Dia menyinggung tidak ada sama sekali mekanisme penundaan pemilu di konstitusi dan UU Pemilu. Di UU Pemilu yang ada hanya penundaan pemungutan suara dan hanya bisa diberlakukan KPU untuk daerah tertentu yang bermasalah sebagai alasan spesifik.

Artinya, lanjut Yuniar, bukan seluruh Indonesia atau secara nasional. Sehingga, pelaksanaan pemilu setiap lima tahun harus tetap dilaksanakan sesuai yang telah ditetapkan pada 2024. Hal ini sejalan dengan Pasal 22E ayat (1) UUD NRI 1945.

Pemilu dilaksanakan secara langsung, umum, bebas, rahasia, jujur dan adil setiap lima tahun sekali. Masalah yang ditimbulkan putusan PN Jakpus itu mengindikasi majelis hakim  keliru dalam menerapkan hukum saat memutus perkara.

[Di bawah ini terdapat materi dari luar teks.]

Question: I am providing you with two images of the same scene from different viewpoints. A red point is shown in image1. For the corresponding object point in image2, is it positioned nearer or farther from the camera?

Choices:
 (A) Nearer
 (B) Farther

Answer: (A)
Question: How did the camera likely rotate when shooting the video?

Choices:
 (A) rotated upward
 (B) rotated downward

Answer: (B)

Oleh karena itu, PSHK FH UII memandang Komisi Yudisial (KY) dan Badan Pengawasan Mahkamah Agung (Bawas MA) perlu memeriksa majelis hakim PN Jakpus yang mengadili perkara tersebut. Mereka yang memutuskan perkara itu adalah Teungku Oyong dengan anggota hakim H Bakri dan Dominggus Silaban.

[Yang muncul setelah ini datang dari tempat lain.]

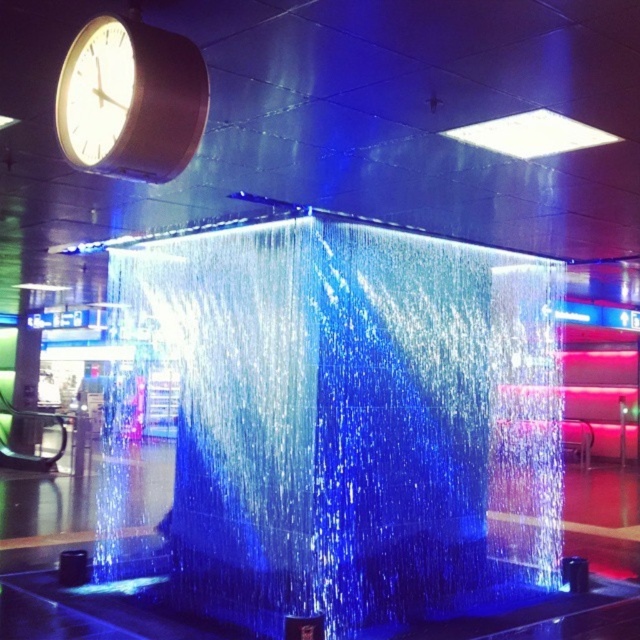 You are designing a layout for a new office space and need to ensure that the translucent glass cube at center and the matte black clock at upper left will fit within a 3 meter wide display area. The clock is 1.2 meters wide. Can both objects fit side by side without overlapping?

The matte black clock at upper left is 1.2 meters wide. If the translucent glass cube at center is wider than the clock, then the combined width would exceed 3 meters, making it impossible to fit both side by side. However, if the cube is narrower, they might fit. Since the description states the cube might be wider, there is a possibility they won not fit.

You are standing in the room and want to see the time on the matte black clock at upper left. However, there is a translucent glass cube at center in the way. Can you still see the clock through the cube?

The matte black clock at upper left is behind the translucent glass cube at center, so yes, you can still see the clock through the translucent glass cube at center because it is made of transparent material.

You are designing a layout for a new indoor space and want to place a small potted plant between the translucent glass cube at center and the white glossy square at upper center. Given their sizes, which object should the plant be closer to?

The translucent glass cube at center is bigger than the white glossy square at upper center, so the plant should be placed closer to the white glossy square at upper center to maintain balance in the layout. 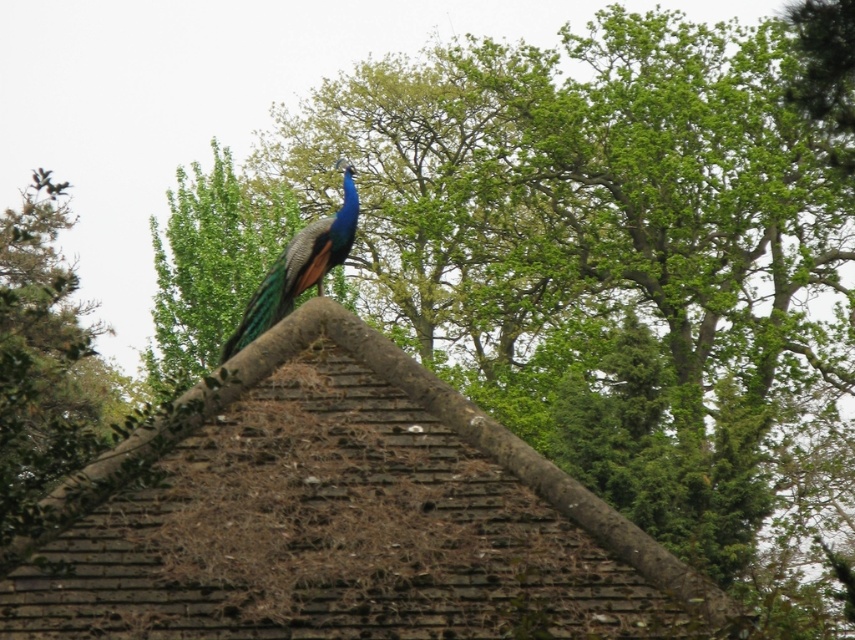 You are a birdwatcher trying to capture a clear photo of the shiny blue peacock at center. The brown textured roof at upper center is in the background. Do you think the roof might be wider than the peacock in the image?

The brown textured roof at upper center might be wider than the shiny blue peacock at center according to the description, so there is a possibility that the roof appears wider in the image.

You are a photographer standing at the camera position aiming to capture the brown textured roof at upper center. If your camera has a focal length of 50mm, will the roof fill the frame adequately? The minimum required distance for a 50mm lens to fill the frame with an object of this size is 50 feet.

The brown textured roof at upper center and camera are 48.11 feet apart, which is less than the 50 feet minimum required distance. Therefore, the roof will fill the frame adequately with a 50mm lens. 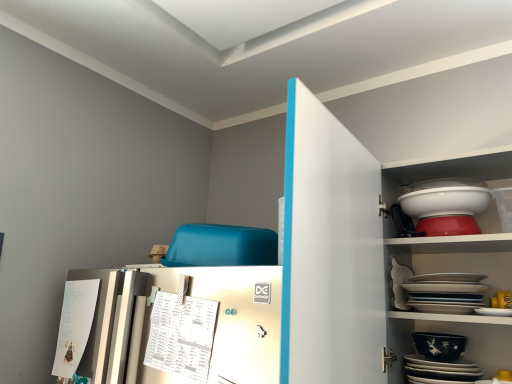 Question: From a real-world perspective, is black glossy bowl at lower right, placed as the 1th bowl when sorted from bottom to top, physically located above or below white glossy platter at upper right, the first platter when ordered from top to bottom?

Choices:
 (A) below
 (B) above

Answer: (A)

Question: From the image's perspective, relative to white glossy platter at upper right, the first platter when ordered from top to bottom, is black glossy bowl at lower right, placed as the 1th bowl when sorted from bottom to top, above or below?

Choices:
 (A) below
 (B) above

Answer: (A)

Question: Which is nearer to the white glossy platter at upper right, the first platter when ordered from top to bottom?

Choices:
 (A) black glossy bowl at lower right, placed as the 1th bowl when sorted from bottom to top
 (B) white glossy bowl at upper right, which is the first bowl in top-to-bottom order
 (C) black glossy platter at lower right, the second platter positioned from the top
 (D) white glossy cabinet at upper right

Answer: (A)

Question: Estimate the real-world distances between objects in this image. Which object is farther from the white glossy bowl at upper right, the second bowl ordered from the bottom?

Choices:
 (A) white glossy cabinet at upper right
 (B) black glossy platter at lower right, which ranks as the 1th platter in bottom-to-top order
 (C) white glossy platter at upper right, the first platter when ordered from top to bottom
 (D) black glossy bowl at lower right, the second bowl viewed from the top

Answer: (B)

Apabila ketiganya terbukti melanggar kode etik dan hukum, menurut Yuniar, maka harus diberi sanksi. Putusan Nomor 757/Pdt.G/2022/PN. Jkt Pst yang dibangun atas cacat logika hukum. Dan, kekeliruan kompetensi PN Jakpus dalam memeriksa perkara kepemiluan yang menyebabkan kerugian yang berdampak secara luas bahkan inkonstitusional.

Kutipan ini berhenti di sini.